# Task details
Give back only the lines in the records below from the one with "ぐ！70万を超える..." to the one with "младший сын живёт", both inclusive, word for word.

# Dataset records
==============================
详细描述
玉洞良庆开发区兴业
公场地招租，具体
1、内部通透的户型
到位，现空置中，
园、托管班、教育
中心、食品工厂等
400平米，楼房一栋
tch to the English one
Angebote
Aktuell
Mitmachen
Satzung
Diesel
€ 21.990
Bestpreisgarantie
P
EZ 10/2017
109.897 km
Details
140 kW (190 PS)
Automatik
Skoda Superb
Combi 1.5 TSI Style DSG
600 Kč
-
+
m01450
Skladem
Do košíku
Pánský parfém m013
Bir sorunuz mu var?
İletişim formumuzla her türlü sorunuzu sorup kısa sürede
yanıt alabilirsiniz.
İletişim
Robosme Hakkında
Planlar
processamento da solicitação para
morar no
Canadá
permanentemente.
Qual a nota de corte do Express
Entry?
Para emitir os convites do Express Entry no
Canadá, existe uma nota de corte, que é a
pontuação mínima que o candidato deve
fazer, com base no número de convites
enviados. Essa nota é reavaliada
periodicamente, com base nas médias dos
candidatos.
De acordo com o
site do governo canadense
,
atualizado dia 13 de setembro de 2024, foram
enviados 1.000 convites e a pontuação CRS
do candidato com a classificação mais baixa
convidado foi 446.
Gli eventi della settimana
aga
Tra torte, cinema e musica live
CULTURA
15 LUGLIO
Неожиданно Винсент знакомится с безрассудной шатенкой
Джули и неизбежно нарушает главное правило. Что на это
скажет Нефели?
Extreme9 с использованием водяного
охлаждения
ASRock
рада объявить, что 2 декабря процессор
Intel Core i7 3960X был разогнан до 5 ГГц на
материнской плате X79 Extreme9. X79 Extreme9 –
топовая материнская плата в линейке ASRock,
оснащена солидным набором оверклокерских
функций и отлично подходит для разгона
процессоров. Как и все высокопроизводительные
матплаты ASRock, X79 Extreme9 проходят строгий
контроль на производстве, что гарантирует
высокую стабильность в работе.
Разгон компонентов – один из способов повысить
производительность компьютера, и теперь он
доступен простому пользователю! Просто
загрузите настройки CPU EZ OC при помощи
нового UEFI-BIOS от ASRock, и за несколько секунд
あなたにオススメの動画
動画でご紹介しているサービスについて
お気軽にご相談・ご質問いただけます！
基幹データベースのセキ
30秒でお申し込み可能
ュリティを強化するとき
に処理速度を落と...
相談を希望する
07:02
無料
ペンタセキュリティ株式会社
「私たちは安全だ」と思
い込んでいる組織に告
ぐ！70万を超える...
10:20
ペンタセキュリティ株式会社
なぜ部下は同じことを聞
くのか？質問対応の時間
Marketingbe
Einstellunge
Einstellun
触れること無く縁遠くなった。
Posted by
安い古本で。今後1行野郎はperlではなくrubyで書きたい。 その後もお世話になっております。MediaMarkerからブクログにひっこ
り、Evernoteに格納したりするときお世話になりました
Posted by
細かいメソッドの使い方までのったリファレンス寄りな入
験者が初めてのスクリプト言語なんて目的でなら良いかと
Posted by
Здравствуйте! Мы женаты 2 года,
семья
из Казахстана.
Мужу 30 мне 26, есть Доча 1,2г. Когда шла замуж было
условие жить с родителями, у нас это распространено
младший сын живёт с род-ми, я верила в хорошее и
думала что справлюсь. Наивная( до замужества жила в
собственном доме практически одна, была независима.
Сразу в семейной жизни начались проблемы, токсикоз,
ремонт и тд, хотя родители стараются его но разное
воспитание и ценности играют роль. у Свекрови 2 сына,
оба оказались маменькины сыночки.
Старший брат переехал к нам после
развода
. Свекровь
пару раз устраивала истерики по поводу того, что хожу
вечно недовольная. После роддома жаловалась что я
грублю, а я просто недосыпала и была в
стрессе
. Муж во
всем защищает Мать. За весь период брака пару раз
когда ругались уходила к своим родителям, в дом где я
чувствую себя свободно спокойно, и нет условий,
==============================
# Answer for this exercise
ぐ！70万を超える...
10:20
ペンタセキュリティ株式会社
なぜ部下は同じことを聞
くのか？質問対応の時間
Marketingbe
Einstellunge
Einstellun
触れること無く縁遠くなった。
Posted by
安い古本で。今後1行野郎はperlではなくrubyで書きたい。 その後もお世話になっております。MediaMarkerからブクログにひっこ
り、Evernoteに格納したりするときお世話になりました
Posted by
細かいメソッドの使い方までのったリファレンス寄りな入
験者が初めてのスクリプト言語なんて目的でなら良いかと
Posted by
Здравствуйте! Мы женаты 2 года,
семья
из Казахстана.
Мужу 30 мне 26, есть Доча 1,2г. Когда шла замуж было
условие жить с родителями, у нас это распространено
младший сын живёт с род-ми, я верила в хорошее и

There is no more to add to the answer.